EDF Innovation Lab
Innovating for electric vehicle charging whilst exploring Blockchain technology
Researcher & product designer
Contract (2016-2017)
Background
EDF innovation lab is a product team that work on future-thinking projects that explore service and technical possibilities that the larger business can incubate and absorb. They work faster and more creatively than the traditional business so that competitive ideas can rise to the surface.
Opportunity
In 2016 the electric vehicle (EV) market was starting to gain traction, however a barrier to uptake was the lack of charging points. Due to this, fully electric vehicles were not as popular as petrol/electric hybrids. Fully electric vehicles were seen as a business opportunity for EDF as they rely solely on electricity and they have the potential to support emissions targets as part of climate change goals so should therefore gain market traction.
Who I worked with
- Product directors and owners
- Lead design
- Full stack developers
- Scrum masters and project managers
- EDF senior stakeholders
Solution
We conceived and created a mobile webapp that allowed chargepoint owners to share their chargepoints with EV drivers (think Airbnb for your home’s chargepoint). It allowed chargepoint owners to specify a fee and manage bookings from EV owners (who were allowed to search, book and pay for the chargepoint). Being a mobile webapp we took advantage of GPS and map capabilities to help guide users to their bookings.
Outcome
One of the project’s business goals was to build the technology that recorded and managed transactions by using Blockchain. This aided the EDF to explore if Blockchain could benefit and be absorbed into the wider business. A hope was that they could move away from their expensive and dated legacy solution to something more flexible and modern however they needed to explore if it supported all of the requirements. We worked with Tata Consulting experts who delivered the Blockchain setup for our developers to integrate into our webapp. (NB. As this engagement was a contract role I wasn’t privy to the outcome of this)
Key activities
Generative user research
After domain research I planned our research study and recruited a panel of EV drivers. We interviewed them in their homes and around their EVs and chargepoints to fully explore their issues with charging. I presented findings and recommendations to the director and lead designer from which we agreed our scope.
UX and product design
Working collaboratively with our fullstack developers and lead designer I mapped out the architecture of the user accounts and payment system to uncover how technology influenced the user interface. Once these constraints were accounted for I produced user flows and wireframes of the entire app so that the team could review. These were later turned into a low-fi prototype which we used to brief in content requirements and user test.
Mobile UI design
From the wireframes I produced hi-fidelity versions of key screens to explore the visual language of the product. These were expanded into a component library with accompanying guidelines for design usage and mobile interactions for developers. I reviewed development of the front end, working on CSS to style elements.

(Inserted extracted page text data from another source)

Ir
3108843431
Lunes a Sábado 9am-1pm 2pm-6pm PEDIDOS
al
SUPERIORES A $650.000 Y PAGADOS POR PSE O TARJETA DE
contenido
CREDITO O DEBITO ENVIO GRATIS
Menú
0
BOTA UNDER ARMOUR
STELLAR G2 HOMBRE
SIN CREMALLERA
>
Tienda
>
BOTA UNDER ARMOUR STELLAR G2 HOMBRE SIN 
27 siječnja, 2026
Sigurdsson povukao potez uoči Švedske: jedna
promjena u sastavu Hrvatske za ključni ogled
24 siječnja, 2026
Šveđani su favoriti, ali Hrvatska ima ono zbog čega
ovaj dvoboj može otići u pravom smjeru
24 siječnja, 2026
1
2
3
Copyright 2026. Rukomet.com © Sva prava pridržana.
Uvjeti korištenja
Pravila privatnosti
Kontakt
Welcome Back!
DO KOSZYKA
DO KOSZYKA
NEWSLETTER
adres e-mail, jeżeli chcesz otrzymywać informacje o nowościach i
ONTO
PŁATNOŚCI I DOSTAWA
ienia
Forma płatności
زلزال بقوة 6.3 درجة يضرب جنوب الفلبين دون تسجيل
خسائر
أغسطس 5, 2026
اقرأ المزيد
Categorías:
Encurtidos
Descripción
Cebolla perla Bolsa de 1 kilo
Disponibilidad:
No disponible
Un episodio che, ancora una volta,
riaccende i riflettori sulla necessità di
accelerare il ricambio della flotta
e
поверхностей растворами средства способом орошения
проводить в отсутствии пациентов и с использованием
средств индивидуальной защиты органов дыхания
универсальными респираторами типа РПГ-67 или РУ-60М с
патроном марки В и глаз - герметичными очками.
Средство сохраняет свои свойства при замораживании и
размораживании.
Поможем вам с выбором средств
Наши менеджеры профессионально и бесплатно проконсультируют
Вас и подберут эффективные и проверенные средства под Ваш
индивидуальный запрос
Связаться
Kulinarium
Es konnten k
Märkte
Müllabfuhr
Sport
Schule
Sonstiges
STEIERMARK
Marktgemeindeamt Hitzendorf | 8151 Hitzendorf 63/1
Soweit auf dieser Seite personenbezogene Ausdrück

Rapid R&D to support agile sprints
To quickly gather regular user feedback, I recruited a research panel whom I could schedule ongoing test sessions. I worked a sprint ahead of the development team; agreeing on a scope which I spent the first week designing. In the 2nd week I prepared the prototype for user testing and then iterated this for handover for the development sprint. As this was a mobile product I needed to set up mobile testing on both Android and iOS environments.
Lessons learned
- Interviewing users in their environments (contextual enquiry) can provide you with more insights. For a product with a physical user journey (driving and connecting) this was incredibly helpful.
- When working on UI prototypes for mobile, ensure to account for Android and iOS interactions… your prototypes will flunk if you give a user an environment that they’re not used to.